5. En troisième lieu, aux termes de l'article L. 423-7 du code de l'entrée et du séjour des étrangers et du droit d'asile, reprenant les dispositions de l'ancien article L. 313-11 6° du même code : " L'étranger qui est père ou mère d'un enfant français mineur résidant en France et qui établit contribuer effectivement à l'entretien et à l'éducation de l'enfant dans les conditions prévues par l'article 371-2 du code civil, depuis la naissance de celui-ci ou depuis au moins deux ans, se voit délivrer une carte de séjour temporaire portant la mention "vie privée et familiale" d'une durée d'un an, sans que soit opposable la condition prévue à l'article L. 412-1 ". Aux termes de l'article L. 423-8 du même code : " Pour la délivrance de la carte de séjour prévue à l'article L. 423-7, lorsque la filiation est établie à l'égard d'un parent en application de l'article 316 du code civil, le demandeur, s'il n'est pas l'auteur de la reconnaissance de paternité ou de maternité, doit justifier que celui-ci contribue effectivement à l'entretien et à l'éducation de l'enfant, dans les conditions prévues à l'article 371-2 du code civil, ou produire une décision de justice relative à la contribution à l'éducation et à l'entretien de l'enfant. / Lorsque le lien de filiation est établi mais que la preuve de la contribution n'est pas rapportée ou qu'aucune décision de justice n'est intervenue, le droit au séjour du demandeur s'apprécie au regard du respect de sa vie privée et familiale et au regard de l'intérêt supérieur de l'enfant ".
6. Il résulte de ces dispositions que l'étranger qui sollicite la délivrance d'une carte de séjour temporaire portant la mention " vie privée et familiale " au motif qu'il est parent d'un enfant français doit justifier, outre de sa contribution effective à l'entretien et à l'éducation de l'enfant, de celle de l'autre parent, de nationalité française, lorsque la filiation à l'égard de celui-ci a été établie par reconnaissance en application de l'article 316 du code civil. Le premier alinéa de l'article L. 423-8 du code de l'entrée et du séjour des étrangers et du droit d'asile prévoit que cette condition de contribution de l'autre parent doit être regardée comme remplie dès lors qu'est rapportée la preuve de sa contribution effective ou qu'est produite une décision de justice relative à celle-ci. Dans ce dernier cas, il appartient seulement au demandeur de produire la décision de justice intervenue, quelles que soient les mentions de celle-ci, peu important notamment qu'elles constatent l'impécuniosité ou la défaillance du parent français auteur de la reconnaissance. La circonstance que cette décision de justice ne serait pas exécutée est également sans incidence.

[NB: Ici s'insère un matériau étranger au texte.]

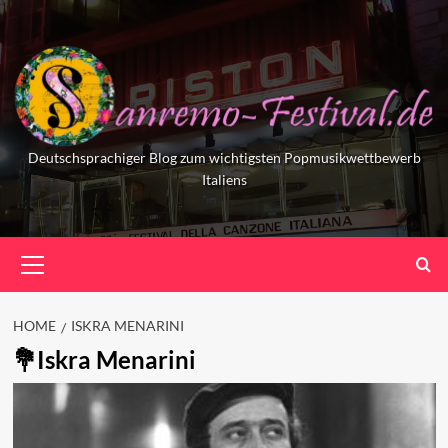
Skip
to
content
Deutschsprachiger Blog zum wichtigsten Popmusikwettbewerb
Italiens
Primary
Menu
HOME
ISKRA MENARINI
Iskra Menarini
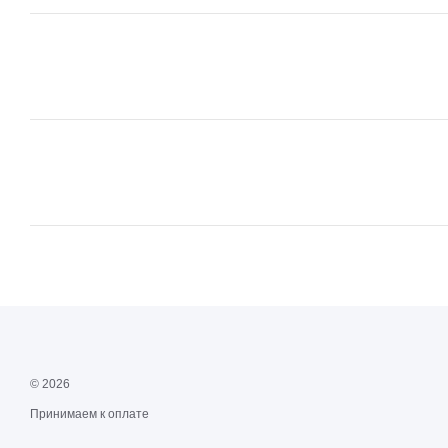
© 2026
Принимаем к оплате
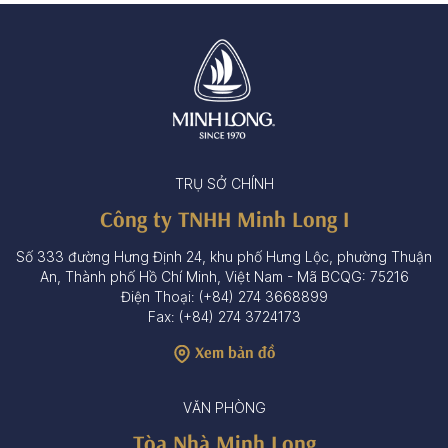
TRỤ SỞ CHÍNH
Công ty TNHH Minh Long I
Số 333 đường Hưng Định 24, khu phố Hưng Lộc, phường Thuận
An, Thành phố Hồ Chí Minh, Việt Nam - Mã BCQG: 75216
Điện Thoại: (+84) 274 3668899
Fax: (+84) 274 3724173
Xem bản đồ
VĂN PHÒNG
Tòa Nhà Minh Long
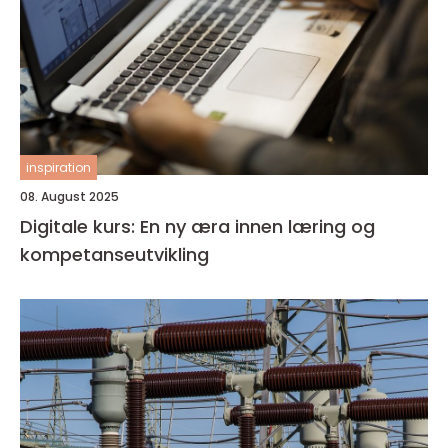
inspiration
08. August 2025
Digitale kurs: En ny æra innen læring og
kompetanseutvikling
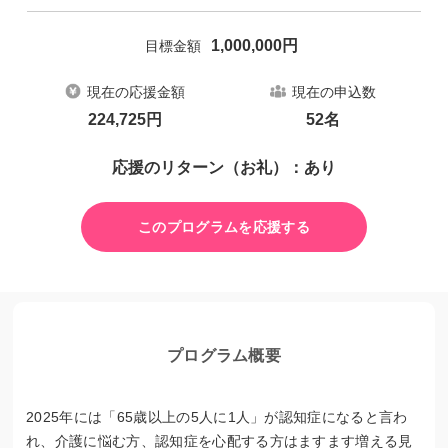
1,000,000
円
目標金額
現在の応援金額
現在の申込数
224,725
円
52
名
応援のリターン（お礼）：あり
このプログラムを応援する
プログラム概要
2025年には「65歳以上の5人に1人」が認知症になると言わ
れ、介護に悩む方、認知症を心配する方はますます増える見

7. Il ressort des pièces du dossier que M. A est le père de deux enfants français nés en 2019 et 2020 à Cayenne. Cependant, alors qu'il est constant que ces deux enfants ne vivent pas avec le requérant en Guyane mais avec leur mère, en France hexagonale, M. A produit une attestation certes circonstanciée de la mère de ses enfants, mais datant de deux ans avant l'arrêté attaqué, concernant uniquement l'enfant Caleb et l'implication du requérant dans son rôle de père au moment où le couple vivait encore ensemble et non la contribution financière de ce dernier à l'éducation et l'entretien des enfants. Il produit par ailleurs plusieurs documents relatifs à son droit de visite. Ces éléments ne suffisent toutefois pas à contredire l'allégation du préfet selon laquelle M. A n'établit pas contribuer à l'entretien et à l'éducation de ses enfants français à la date de l'arrêté en litige. Par suite, M. A n'est pas fondé à soutenir que le préfet de la Guyane a méconnu les dispositions précitées des articles L. 423-7 et L. 423-8 du code de l'entrée et du séjour des étrangers et du droit d'asile en refusant de l'admettre au séjour sur ce fondement.
8. En quatrième lieu, aux termes de l'article 8 de la convention européenne de sauvegarde des droits de l'homme et des libertés fondamentales : " 1. Toute personne a droit au respect de sa vie privée et familiale () 2. Il ne peut y avoir ingérence d'une autorité publique dans l'exercice de ce droit que pour autant que cette ingérence est prévue par la loi et qu'elle constitue une mesure qui, dans une société démocratique, est nécessaire à la sécurité nationale, à la sûreté publique, au bien-être économique du pays, à la défense de l'ordre et à la prévention des infractions pénales, à la protection de la santé ou de la morale ou à la protection des droits et libertés d'autrui. ". Aux termes de l'article L.423-23 du code de l'entrée et du séjour des étrangers et du droit d'asile, reprenant les dispositions de l'article L. 313-11 7° du même code : " L'étranger qui n'entre pas dans les catégories prévues aux articles L. 423-1, L. 423-7,
L. 423-14, L. 423-15, L. 423-21 et L. 423-22 ou dans celles qui ouvrent droit au regroupement familial, et qui dispose de liens personnels et familiaux en France tels que le refus d'autoriser son séjour porterait à son droit au respect de sa vie privée et familiale une atteinte disproportionnée au regard des motifs du refus, se voit délivrer une carte de séjour temporaire portant la mention " vie privée et familiale " d'une durée d'un an, sans que soit opposable la condition prévue à l'article L. 412-1. Les liens mentionnés au premier alinéa sont appréciés notamment au regard de leur intensité, de leur ancienneté et de leur stabilité, des conditions d'existence de l'étranger, de son insertion dans la société française ainsi que de la nature de ses liens avec sa famille restée dans son pays d'origine. () ".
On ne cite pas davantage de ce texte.